On a call between the leaders of Britain, Germany and Norway, they agreed "that all countries in attendance should look to at least double their 2015 financial contribution to the crisis," Prime Minister David Cameron's office said in a statement.
 
Britain, Germany and Norway are co-hosting the event on February 4 with the United Nations and Kuwait.

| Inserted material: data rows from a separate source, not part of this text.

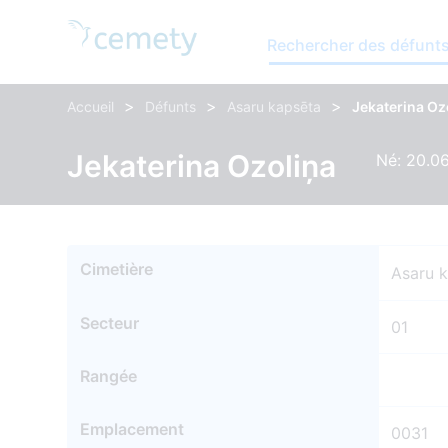
Rechercher des défunt
>
>
>
Accueil
Défunts
Asaru kapsēta
Jekaterina Oz
Jekaterina Ozoliņa
Né: 20.0
Cimetière
Asaru 
Secteur
01
Rangée
Emplacement
0031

Leaders from around the world are expected to attend.
 
They will discuss how to help 13.5 million people who are either vulnerable or displaced inside Syria, as well as 4.2 million people who have fled to neighbouring countries like Jordan and Lebanon.
 
Last year, UN agencies asked for $8.4 billion (€7.7 billion) from governments worldwide to fund the Syrian aid effort but received only $3.3 billion.
 
The call between Cameron, German Chancellor Angela Merkel and Norwegian Prime Minister Erna Solberg also agreed that the conference would bid to "secure an ambitious package of measures to spur economic growth and enable thousands of Syrian refugees across the region to work, as well as helping host countries deal with the impact."
 
Cameron also spoke to Saudi Arabia's King Salman, who promised "high-level attendance" from his country at the talks, Downing Street said.
 
More than a million migrants and refugees, many from Syria, crossed into Europe last year.
 
This has caused the continent's worst migration crisis since World War II and prompted the European Union to consider allowing states in the passport-free Schengen zone to reintroduce border checks for up to two years.
 
The conflict in Syria erupted in 2011 as a pro-democracy uprising but has developed into a civil war, complicated by the rise of Islamic State jihadists.